CAMERON HIGHLANDS: Forty-six-year-old Mohd Rafee Rahim remembers a time when he and his fellow orang asli could rely wholly on forests here for their daily needs.
But those days, the Sungai Telimau deputy village headman said, were a distant memory because the surrounding land gradually turned into illegal farms.
“There used to be forests all around us. The rivers were clear with a lot of fish,” he said.
“Now, there is no more fish.

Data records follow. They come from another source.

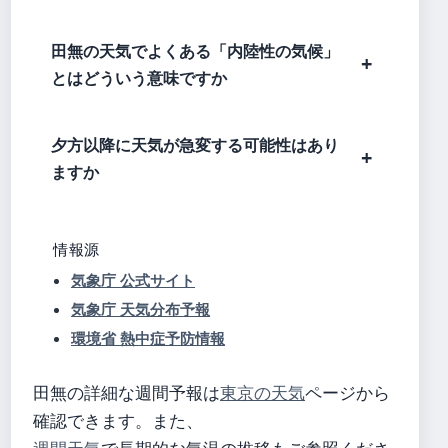
田無の天気でよくある「内陸性の気候」
とはどういう意味ですか
夕方以降に天気が急変する可能性はあり
ますか
情報源
気象庁 公式サイト
気象庁 天気分布予報
環境省 熱中症予防情報
田無の詳細な週間予報は
東京の天気
ページから
確認できます。また、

The river water looks like teh ais (iced tea), and if we want to get food, we have to go to the night market.”
The thick jungle that once bordered his village on all sides had given way to farms owned by “outsiders” since the late 1980s.

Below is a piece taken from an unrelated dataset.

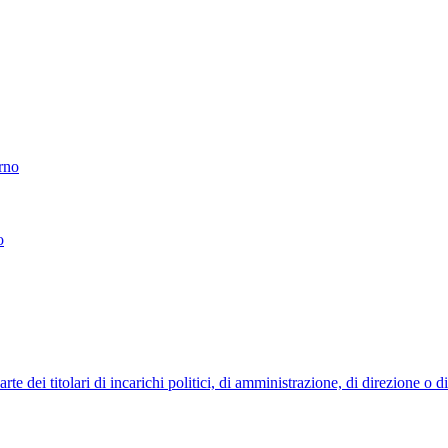
erno
o
 dei titolari di incarichi politici, di amministrazione, di direzione o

Sungai Getan village headman Ahmad Bahnanggong, 53, shared a similar story.
He said farmers came to him with documents claiming aboriginal land was theirs.
“They would show us plans that this land belonged to them even though it was ours,” he said.
Then came the foreign workers, some of whom were troublemakers.
They would come to the village drunk and start fights, but they always got a beating, Ahmad said.
The villagers could smell the pesticides the farmers used, and he blamed them for the frequent illnesses among his people.
Ahmad said Immigration officers sometimes came to pick up workers who caused problems, “but no one is helping us to regain our land.”
Kampung Terisu village headman Jaafar Timor, 43, said his people were luckier than other orang asli in the area.
He said his people were able to strike a deal with the “outside” farmers, charging them rent for using their land.
“We did not have the money to work the land, so we rent it to these farmers,” he said.
Jaafar said a farmer paid the villagers about RM200,000 a year for leasing 81ha of land.
The villagers were once employed in these farms, but had been replaced by foreign workers.